[Saved data entries]
*** Begin section ***
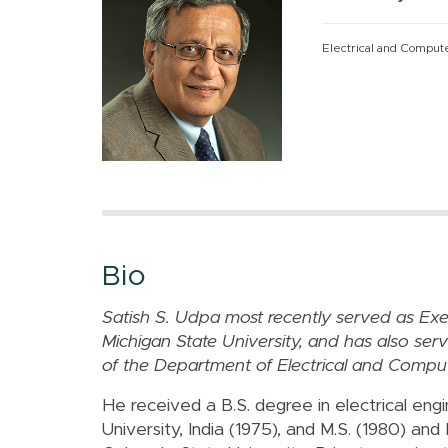
Electrical and Comput
Bio
Satish S. Udpa most recently served as Exec
Michigan State University, and has also ser
of the Department of Electrical and Comput
He received a B.S. degree in electrical eng
University, India (1975), and M.S. (1980) and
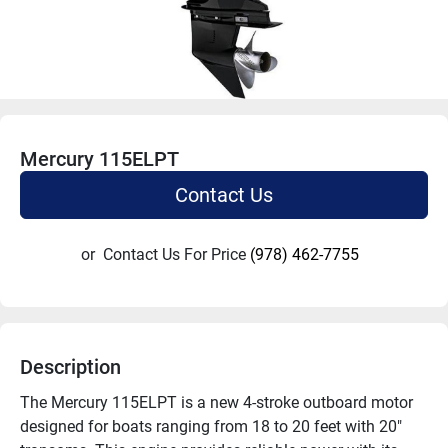
Mercury 115ELPT
Contact Us
or
Contact Us For Price
(978) 462-7755
Description
The Mercury 115ELPT is a new 4-stroke outboard motor 
designed for boats ranging from 18 to 20 feet with 20" 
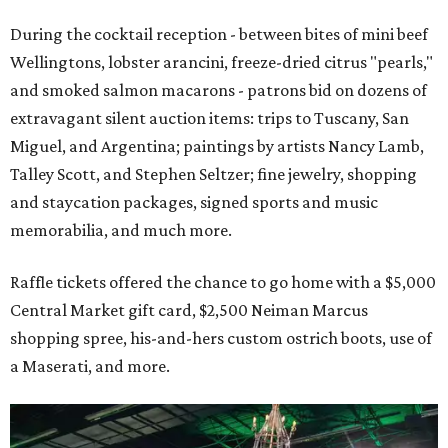
During the cocktail reception - between bites of mini beef
Wellingtons, lobster arancini, freeze-dried citrus "pearls,"
and smoked salmon macarons - patrons bid on dozens of
extravagant silent auction items: trips to Tuscany, San
Miguel, and Argentina; paintings by artists Nancy Lamb,
Talley Scott, and Stephen Seltzer; fine jewelry, shopping
and staycation packages, signed sports and music
memorabilia, and much more.
Raffle tickets offered the chance to go home with a $5,000
Central Market gift card, $2,500 Neiman Marcus
shopping spree, his-and-hers custom ostrich boots, use of
a Maserati, and more.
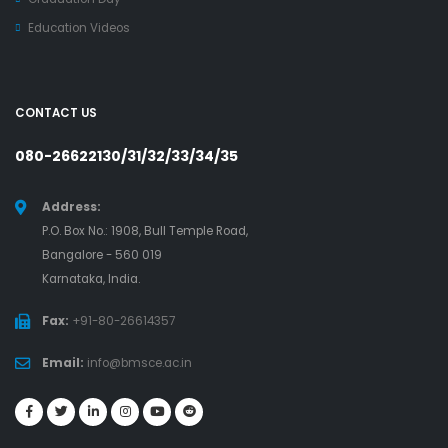
Education Videos
CONTACT US
080-26622130/31/32/33/34/35
Address:
P.O. Box No.: 1908, Bull Temple Road,
Bangalore - 560 019
Karnataka, India.
Fax:
+91-80-26614357
Email:
info@bmsce.ac.in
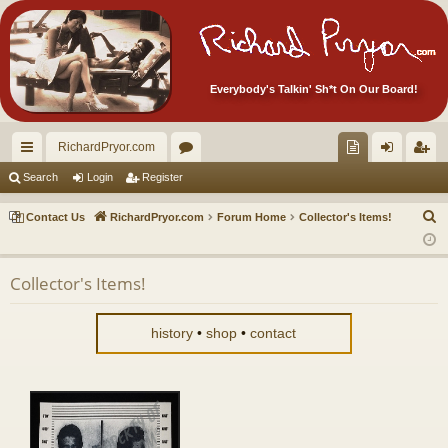
Everybody's Talkin' Sh*t On Our Board!
RichardPryor.com
ui
or
oll
og
eg
Search
Login
Register
ck
u
ec
in
ist
S
Contact Us
RichardPryor.com
Forum Home
Collector's Items!
lin
m
tor
er
e
a
ks
s
's
Collector's Items!
r
Ite
c
m
h
history
•
shop
•
contact
s!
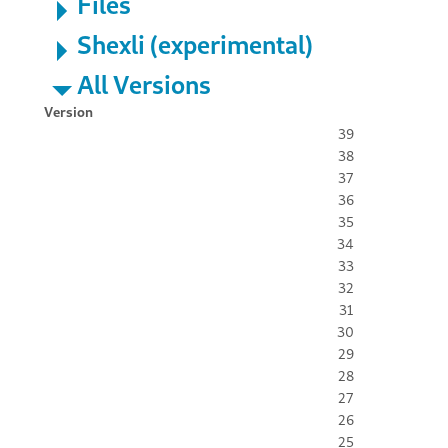
Files
Shexli (experimental)
All Versions
Version
39
38
37
36
35
34
33
32
31
30
29
28
27
26
25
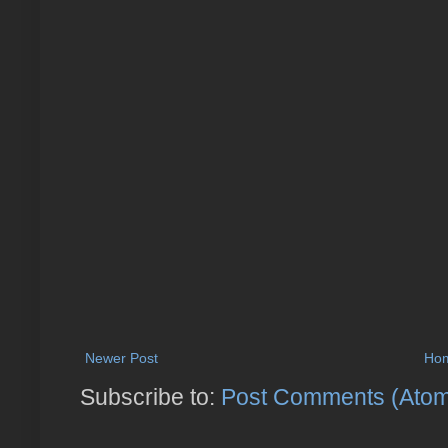
Newer Post
Ho
Subscribe to:
Post Comments (Ato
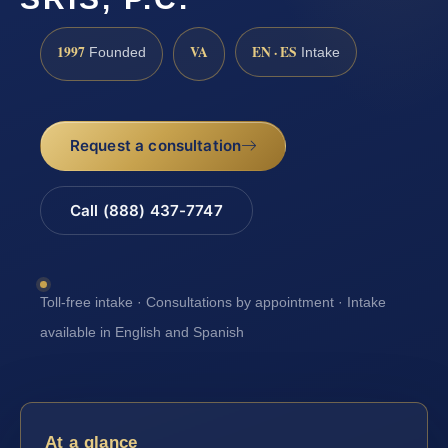
1997
VA
EN · ES
Founded
Intake
Request a consultation
Call (888) 437-7747
Toll-free intake · Consultations by appointment · Intake
available in English and Spanish
At a glance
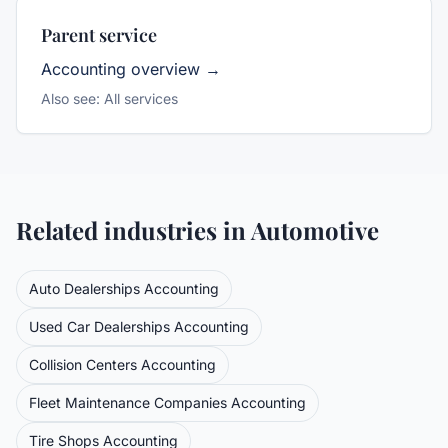
Parent service
Accounting
overview →
Also see:
All services
Related industries in
Automotive
Auto Dealerships
Accounting
Used Car Dealerships
Accounting
Collision Centers
Accounting
Fleet Maintenance Companies
Accounting
Tire Shops
Accounting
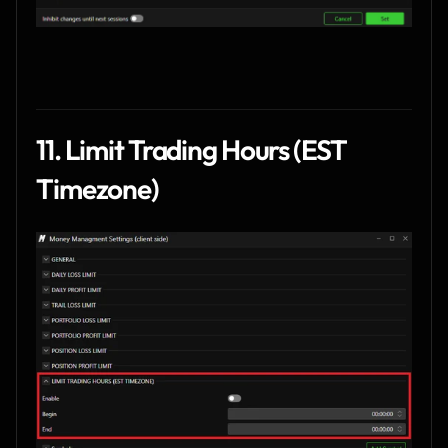
11. Limit Trading Hours (EST 
Timezone)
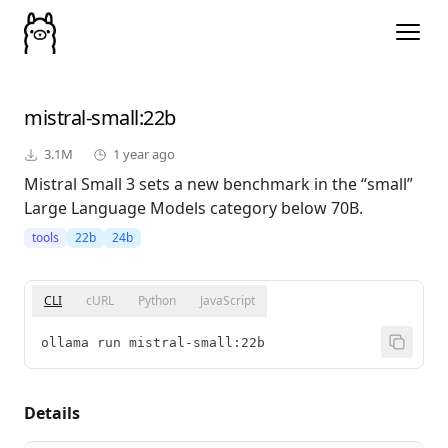
mistral-small
:22b
3.1M
1 year ago
Mistral Small 3 sets a new benchmark in the “small”
Large Language Models category below 70B.
tools
22b
24b
CLI
cURL
Python
JavaScript
ollama run mistral-small:22b
Details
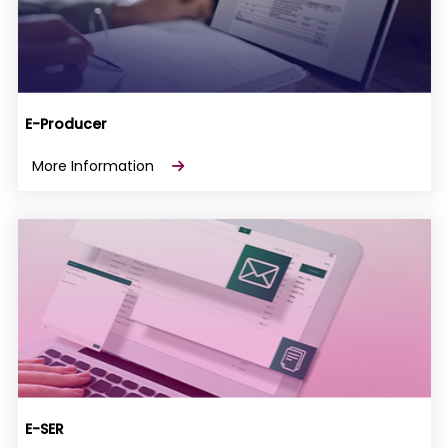
E-Producer
More Information
E-SER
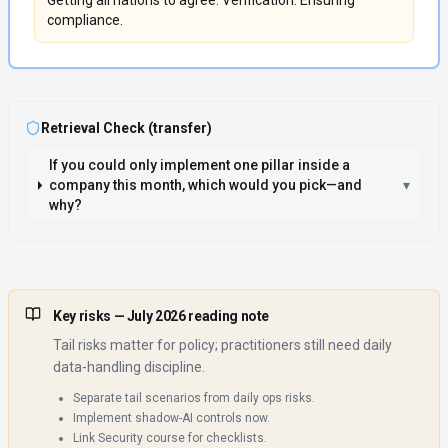
Getting all nations to agree. Verification. Ensuring
compliance.
Retrieval Check (transfer)
If you could only implement one pillar inside a
company this month, which would you pick—and
▾
why?
Key risks
— July 2026 reading note
Tail risks matter for policy; practitioners still need daily
data-handling discipline.
Separate tail scenarios from daily ops risks.
Implement shadow-AI controls now.
Link Security course for checklists.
*** End section ***
Please copy every line of the records above in which "daily" appears.

Tail risks matter for policy; practitioners still need daily
Separate tail scenarios from daily ops risks.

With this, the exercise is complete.